Lucilla non se lo immagina nemmeno che qua sotto c’è lui. A parte il giorno del trasloco, non si è mai fatto vedere.

All’ospedale mi hanno detto che devo tenere la gamba stesa, anche se sono senza gesso. Lucilla mi gira intorno di continuo. La sera, quando il caldo allenta quel po’ per non morire sciolti, mi porta a fare un giro in sedia a rotelle. Parla. Parla. Parla. I nipoti, i figli, la sorella, il marito morto, pace all’anima sua. Non si cheta mai. Però mi fa le faccende, cambia le lenzuola, fa in modo che sia sempre pulita.

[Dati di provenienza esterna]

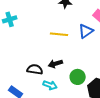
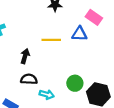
blue triangle: (86, 31) -> (79, 34), turned 42
black arrow: (55, 64) -> (25, 56), moved, turned 128

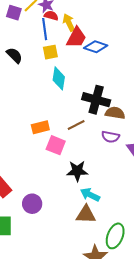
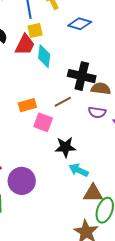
red trapezoid: (76, 38) -> (25, 45), moved
purple circle: (32, 204) -> (22, 181), size x1.4
brown triangle: (86, 215) -> (93, 193), moved

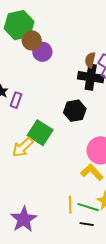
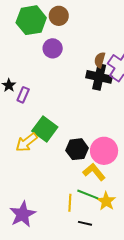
brown circle: (32, 40) -> (59, 16), moved
black hexagon: (75, 111) -> (77, 149), moved
green line: (88, 207) -> (88, 194), moved

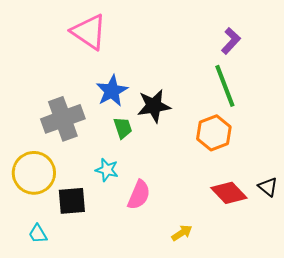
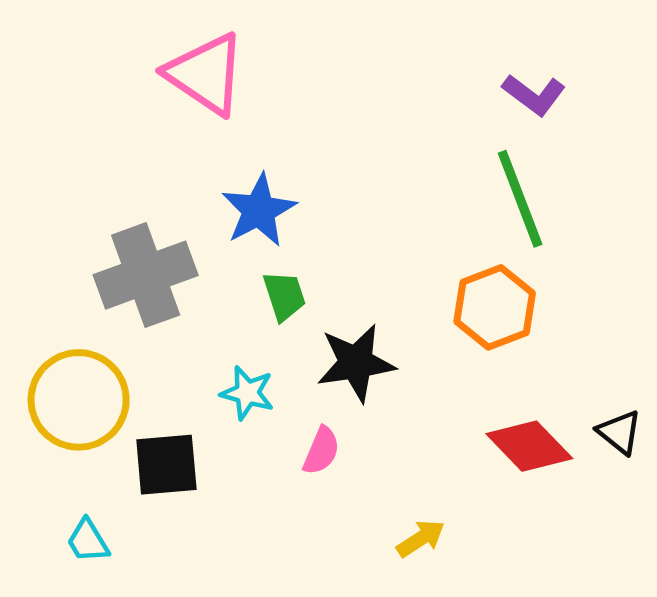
purple L-shape: (231, 41) -> (534, 95), turned 84
black star: (154, 106) -> (356, 363), moved
pink semicircle: (139, 195) -> (321, 451), size x0.7

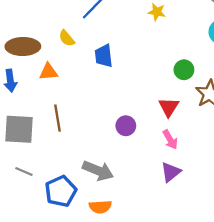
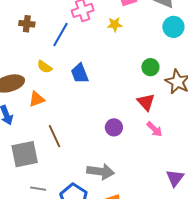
purple triangle: (171, 172) -> (175, 178), moved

Ci sediamo al tavolino del portico. Ti ho portato una sorpresa, dice. Tira fuori un mazzo di carte, una bottiglia di limonata calda come il piscio di Micia.

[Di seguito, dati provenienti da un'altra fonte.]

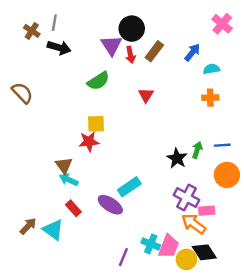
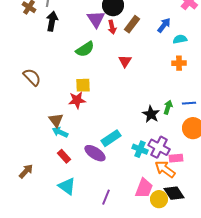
black arrow: (59, 48) -> (52, 21), turned -96
brown semicircle: (22, 93) -> (32, 77), moved
cyan triangle: (53, 230) -> (67, 186), moved
cyan cross: (151, 244) -> (140, 149), moved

Dopo la prima mano, Lucilla si alza. Torno subito, dice. Mi arriva tutto come una fucilata. Dolore, tristezza. Eurelmo che scende i dieci scalini. Eurelmo che ne fa solo sei, poi cade. Eurelmo steso sul pavimento. Occhi aperti, marroni come la terra. Un braccio lontano, uno sepolto sotto il suo corpo. La camicia grigia. Eurelmo. Eurelmo. Io che piango seduta accanto a lui. Le scatole del trasloco ancora da sfare. I fogli del mutuo firmati da due giorni. Le carte da Burraco. Eurelmo, accidenti a te. Lo giro a pancia su. Sul viso non ha più niente. Ci incollo sopra la sua faccia di venticinque anni fa. Eurelmo, marito mio, ma non sono sua moglie. La pensione per pagare la casa è morta insieme a lui. La daranno a quella vecchia che sta a Milano se gli faccio il funerale. Lo sollevo. Cadiamo entrambi. Lo bacio. Eurelmo, Eurelmo. Il congelatore è vuoto. Prendo la poltrona. Lo metto seduto. Faccio un respiro. Piango ancora un po’. Maledetto te. Accidenti a te. Apro il congelatore. Salgo con una gamba sulla poltrona, faccio leva. Il peso di Eurelmo. I pantaloni strappati di Eurelmo. Le scarpe. Gli tolgo le scarpe, sfilo la fede. Che spregio mi hai fatto, Eurelmo. Lo butto nel cassone. Fa un tonfo. Ci sta come un bimbo accartocciato. Piango. Il giorno dopo compro i piselli surgelati, i fagiolini surgelati, i cavoli surgelati, il merluzzo surgelato, dieci sacchi di ghiaccio. Lo sotterro. Buonanotte amore mio. Guardo la nostra casa e piango. Pianto le ortensie.

Lucilla non torna. Ascolto e sento. Dieci scalini, quattro passi, arriva al congelatore. Lo apre. Vuole il ghiaccio per la limonata. Poi urla.